I am making a top down shooter, where players have a limited viewing angle. Now I have a dynamic lighting system down pat, however I’ve run into issues with hiding anything that is NOT in your vision cone.
Now the guys at Monaco posted their approach for their sexy lighting and vision, and was wondering how this could be done in Unity?
They mention stencil and stencil buffers, and inverse stencil, but as someone who has never touched shaders before, it quickly goes over my head.
Monaco Game:
What would be the best approach?
Would learning ShaderLab (through the Unity Manual) teach me what is required to pull of something like this?
Any tips, tutorials, or guides are appreciated!
What exactly do you wish to hide from view cone? Only enemies and some objects, or everything and just leave it black?
If it’s just objects, consider implementing a large cone-like collider as a child of your Player object, which is set as Trigger. Anything it touches should fade in the view, and anything not touching it should fade out. You can implement a Hidable interface and extend enemy and object scripts from that, and have the collider cone search for that script in collided game objects.
If you wish to hide everything, you can simply only have one lightsource which is the player, leaving everything else dark. Or if you’ve already lighted up and lightbaked your scenes, consider simply using a screen-wide HUD sprite with cone-like cutout, rotating on the screen mimicking the player’s rotation in the game world.

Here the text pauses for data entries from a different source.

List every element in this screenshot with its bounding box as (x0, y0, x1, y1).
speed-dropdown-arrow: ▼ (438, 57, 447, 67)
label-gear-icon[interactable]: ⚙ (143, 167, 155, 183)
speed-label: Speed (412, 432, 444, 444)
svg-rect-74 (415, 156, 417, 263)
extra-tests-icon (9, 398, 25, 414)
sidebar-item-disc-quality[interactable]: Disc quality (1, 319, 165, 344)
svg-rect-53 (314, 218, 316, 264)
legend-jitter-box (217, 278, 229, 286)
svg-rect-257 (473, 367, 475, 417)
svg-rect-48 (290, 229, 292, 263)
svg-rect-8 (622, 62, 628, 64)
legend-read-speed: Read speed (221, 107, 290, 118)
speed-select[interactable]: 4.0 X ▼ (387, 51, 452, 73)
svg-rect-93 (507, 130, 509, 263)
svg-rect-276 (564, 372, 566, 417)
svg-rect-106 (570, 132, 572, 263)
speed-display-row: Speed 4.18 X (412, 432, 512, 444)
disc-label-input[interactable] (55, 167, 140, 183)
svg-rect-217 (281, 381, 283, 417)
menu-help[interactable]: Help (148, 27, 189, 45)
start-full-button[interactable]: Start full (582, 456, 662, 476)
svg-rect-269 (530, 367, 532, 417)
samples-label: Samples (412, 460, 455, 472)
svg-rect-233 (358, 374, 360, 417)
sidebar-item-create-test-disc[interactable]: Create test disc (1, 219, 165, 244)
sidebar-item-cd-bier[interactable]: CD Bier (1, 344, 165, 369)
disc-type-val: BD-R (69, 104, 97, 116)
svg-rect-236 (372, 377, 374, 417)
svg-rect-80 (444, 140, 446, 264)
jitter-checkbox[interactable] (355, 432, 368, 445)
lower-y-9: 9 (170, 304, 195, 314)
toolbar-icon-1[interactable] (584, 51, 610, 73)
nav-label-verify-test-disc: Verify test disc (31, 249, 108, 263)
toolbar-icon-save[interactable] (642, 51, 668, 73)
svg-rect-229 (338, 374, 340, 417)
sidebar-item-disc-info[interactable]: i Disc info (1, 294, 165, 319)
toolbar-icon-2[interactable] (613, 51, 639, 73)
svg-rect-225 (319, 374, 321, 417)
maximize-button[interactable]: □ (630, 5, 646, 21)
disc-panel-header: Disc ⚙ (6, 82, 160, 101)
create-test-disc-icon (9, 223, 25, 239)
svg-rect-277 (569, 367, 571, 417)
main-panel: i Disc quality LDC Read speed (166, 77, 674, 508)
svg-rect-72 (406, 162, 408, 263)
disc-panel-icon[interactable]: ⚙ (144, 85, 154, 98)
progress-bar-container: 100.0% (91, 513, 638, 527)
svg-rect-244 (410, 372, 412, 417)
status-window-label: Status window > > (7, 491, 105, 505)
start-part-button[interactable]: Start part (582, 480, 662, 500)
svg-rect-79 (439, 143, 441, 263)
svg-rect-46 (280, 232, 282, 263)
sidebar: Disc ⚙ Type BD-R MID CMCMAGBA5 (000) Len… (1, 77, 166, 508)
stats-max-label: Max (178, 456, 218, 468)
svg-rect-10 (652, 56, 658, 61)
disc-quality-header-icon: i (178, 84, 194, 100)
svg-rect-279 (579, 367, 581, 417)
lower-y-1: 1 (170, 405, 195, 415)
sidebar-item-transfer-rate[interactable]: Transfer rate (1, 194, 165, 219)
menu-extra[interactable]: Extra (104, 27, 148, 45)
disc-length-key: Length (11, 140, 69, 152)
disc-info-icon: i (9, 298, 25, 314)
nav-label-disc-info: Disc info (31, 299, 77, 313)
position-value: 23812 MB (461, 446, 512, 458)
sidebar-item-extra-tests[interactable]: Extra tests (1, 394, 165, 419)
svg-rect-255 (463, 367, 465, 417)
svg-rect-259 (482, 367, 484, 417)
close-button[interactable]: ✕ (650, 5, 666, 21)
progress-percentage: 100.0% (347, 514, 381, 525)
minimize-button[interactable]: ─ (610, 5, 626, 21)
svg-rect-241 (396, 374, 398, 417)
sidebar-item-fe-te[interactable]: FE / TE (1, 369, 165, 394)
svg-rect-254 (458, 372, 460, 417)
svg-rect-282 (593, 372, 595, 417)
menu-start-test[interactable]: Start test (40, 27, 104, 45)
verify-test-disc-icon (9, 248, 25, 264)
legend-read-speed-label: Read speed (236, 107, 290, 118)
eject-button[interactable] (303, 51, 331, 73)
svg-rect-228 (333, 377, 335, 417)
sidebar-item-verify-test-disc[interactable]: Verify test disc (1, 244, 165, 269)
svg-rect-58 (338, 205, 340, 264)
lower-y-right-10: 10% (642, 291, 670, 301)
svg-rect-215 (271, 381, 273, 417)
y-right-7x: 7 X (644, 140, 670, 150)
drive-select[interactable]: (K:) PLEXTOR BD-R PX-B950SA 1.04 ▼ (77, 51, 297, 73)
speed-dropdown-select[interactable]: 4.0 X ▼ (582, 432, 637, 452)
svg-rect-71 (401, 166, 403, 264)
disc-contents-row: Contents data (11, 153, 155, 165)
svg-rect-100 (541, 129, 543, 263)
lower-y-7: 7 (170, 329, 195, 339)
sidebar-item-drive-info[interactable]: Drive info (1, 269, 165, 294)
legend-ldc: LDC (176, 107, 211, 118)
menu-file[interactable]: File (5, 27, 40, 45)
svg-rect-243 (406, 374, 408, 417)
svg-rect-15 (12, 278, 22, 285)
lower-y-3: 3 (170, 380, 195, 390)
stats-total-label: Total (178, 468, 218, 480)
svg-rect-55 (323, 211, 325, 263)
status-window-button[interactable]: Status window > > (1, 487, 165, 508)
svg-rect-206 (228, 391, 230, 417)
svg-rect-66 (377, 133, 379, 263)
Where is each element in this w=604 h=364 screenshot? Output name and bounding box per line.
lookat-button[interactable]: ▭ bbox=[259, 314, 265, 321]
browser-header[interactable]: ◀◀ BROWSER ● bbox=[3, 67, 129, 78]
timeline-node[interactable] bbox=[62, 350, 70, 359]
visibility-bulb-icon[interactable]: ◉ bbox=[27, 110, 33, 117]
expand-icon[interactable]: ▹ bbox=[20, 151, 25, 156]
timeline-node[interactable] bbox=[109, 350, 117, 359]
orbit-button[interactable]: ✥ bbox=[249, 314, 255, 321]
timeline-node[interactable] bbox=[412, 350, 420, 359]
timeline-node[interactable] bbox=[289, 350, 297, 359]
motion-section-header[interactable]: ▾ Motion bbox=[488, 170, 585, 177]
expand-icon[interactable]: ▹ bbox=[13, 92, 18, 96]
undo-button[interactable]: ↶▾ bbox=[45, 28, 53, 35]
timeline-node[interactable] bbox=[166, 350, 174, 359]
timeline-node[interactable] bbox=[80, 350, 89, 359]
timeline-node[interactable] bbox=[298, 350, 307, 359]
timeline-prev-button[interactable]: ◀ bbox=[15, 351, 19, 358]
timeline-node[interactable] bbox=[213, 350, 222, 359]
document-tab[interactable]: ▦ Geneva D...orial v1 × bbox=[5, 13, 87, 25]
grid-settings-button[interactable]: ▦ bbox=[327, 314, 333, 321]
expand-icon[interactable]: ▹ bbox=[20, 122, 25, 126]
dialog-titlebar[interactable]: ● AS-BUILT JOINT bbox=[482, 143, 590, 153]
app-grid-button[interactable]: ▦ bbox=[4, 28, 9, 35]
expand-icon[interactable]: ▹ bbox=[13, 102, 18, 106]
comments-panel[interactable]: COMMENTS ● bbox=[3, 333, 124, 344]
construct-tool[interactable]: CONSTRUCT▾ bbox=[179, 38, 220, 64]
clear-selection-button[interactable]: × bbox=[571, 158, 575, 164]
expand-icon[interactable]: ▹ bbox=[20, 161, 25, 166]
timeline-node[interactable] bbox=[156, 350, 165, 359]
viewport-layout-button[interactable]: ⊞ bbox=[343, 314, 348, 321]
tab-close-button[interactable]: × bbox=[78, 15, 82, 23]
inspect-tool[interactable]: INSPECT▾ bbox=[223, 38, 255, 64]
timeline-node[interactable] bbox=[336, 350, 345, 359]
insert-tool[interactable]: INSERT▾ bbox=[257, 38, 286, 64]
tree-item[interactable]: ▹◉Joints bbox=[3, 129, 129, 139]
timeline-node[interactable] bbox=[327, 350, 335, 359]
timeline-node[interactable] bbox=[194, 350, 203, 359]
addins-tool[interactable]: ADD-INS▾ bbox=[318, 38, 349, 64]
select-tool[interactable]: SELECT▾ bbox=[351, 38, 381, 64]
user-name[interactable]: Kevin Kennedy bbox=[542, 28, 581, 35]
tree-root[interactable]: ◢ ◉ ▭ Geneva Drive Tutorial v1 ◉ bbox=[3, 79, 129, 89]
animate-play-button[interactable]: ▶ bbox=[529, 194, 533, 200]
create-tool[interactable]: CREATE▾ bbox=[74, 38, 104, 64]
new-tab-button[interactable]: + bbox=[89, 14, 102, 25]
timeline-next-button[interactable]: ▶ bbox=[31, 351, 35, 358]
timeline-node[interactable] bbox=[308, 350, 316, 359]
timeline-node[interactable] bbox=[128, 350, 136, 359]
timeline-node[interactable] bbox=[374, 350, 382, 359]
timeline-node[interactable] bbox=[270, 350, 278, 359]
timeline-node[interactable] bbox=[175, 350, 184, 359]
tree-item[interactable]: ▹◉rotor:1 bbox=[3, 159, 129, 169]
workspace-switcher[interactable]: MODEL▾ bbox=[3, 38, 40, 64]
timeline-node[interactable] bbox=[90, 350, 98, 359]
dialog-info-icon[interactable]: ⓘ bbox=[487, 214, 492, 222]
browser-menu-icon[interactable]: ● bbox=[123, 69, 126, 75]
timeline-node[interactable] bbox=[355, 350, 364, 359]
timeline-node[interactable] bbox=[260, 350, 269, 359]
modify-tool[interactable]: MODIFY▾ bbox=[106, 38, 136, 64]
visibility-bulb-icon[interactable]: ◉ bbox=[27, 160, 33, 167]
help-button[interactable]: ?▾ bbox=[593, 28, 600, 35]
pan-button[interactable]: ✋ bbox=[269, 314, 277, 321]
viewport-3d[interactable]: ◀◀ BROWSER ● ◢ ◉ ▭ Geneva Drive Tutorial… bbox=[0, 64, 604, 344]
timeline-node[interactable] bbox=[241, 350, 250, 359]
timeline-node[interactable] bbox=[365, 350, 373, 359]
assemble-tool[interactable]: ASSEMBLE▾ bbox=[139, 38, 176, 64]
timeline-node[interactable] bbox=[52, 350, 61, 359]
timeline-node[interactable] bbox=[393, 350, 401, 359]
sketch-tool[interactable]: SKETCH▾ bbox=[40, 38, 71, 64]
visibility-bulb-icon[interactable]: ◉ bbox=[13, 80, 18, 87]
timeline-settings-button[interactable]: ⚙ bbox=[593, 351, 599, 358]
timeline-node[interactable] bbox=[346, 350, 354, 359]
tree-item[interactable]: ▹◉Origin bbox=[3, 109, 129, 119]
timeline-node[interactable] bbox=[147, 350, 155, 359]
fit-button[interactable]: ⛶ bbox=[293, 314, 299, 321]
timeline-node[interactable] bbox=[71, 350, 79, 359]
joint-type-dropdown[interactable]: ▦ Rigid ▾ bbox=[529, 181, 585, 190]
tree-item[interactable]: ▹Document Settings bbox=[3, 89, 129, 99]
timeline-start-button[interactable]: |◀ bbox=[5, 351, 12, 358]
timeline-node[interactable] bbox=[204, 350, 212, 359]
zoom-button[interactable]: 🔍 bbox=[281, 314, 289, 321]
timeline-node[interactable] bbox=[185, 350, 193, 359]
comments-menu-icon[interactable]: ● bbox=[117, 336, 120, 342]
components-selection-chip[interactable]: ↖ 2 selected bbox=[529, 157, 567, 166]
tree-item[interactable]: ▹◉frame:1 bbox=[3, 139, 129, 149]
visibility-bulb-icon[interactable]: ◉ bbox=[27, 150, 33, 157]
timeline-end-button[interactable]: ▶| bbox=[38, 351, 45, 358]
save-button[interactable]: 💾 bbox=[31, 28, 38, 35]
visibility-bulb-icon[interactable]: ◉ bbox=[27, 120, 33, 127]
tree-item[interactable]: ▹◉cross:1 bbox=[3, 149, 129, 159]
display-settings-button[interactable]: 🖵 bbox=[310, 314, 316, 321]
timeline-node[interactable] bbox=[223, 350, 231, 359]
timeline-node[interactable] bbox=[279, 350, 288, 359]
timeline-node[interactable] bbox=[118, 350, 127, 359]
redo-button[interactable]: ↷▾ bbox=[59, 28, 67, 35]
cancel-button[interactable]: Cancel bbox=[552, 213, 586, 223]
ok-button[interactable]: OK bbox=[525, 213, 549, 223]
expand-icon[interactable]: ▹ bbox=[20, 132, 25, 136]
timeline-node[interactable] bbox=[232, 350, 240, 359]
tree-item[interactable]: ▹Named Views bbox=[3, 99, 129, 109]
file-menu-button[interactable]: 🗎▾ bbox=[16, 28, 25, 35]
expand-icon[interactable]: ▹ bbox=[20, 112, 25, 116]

However as a fellow gamer, I would strongly urge you to re-consider a design decision which makes 80% of my screen useless. Why hide anything not in view cone? Is this really necessary for the mechanics and atmosphere of your game? There have been countless top-down shooters without this mechanic which are working fine. There have also been quite a few with this mechanic that I disliked specifically because of it.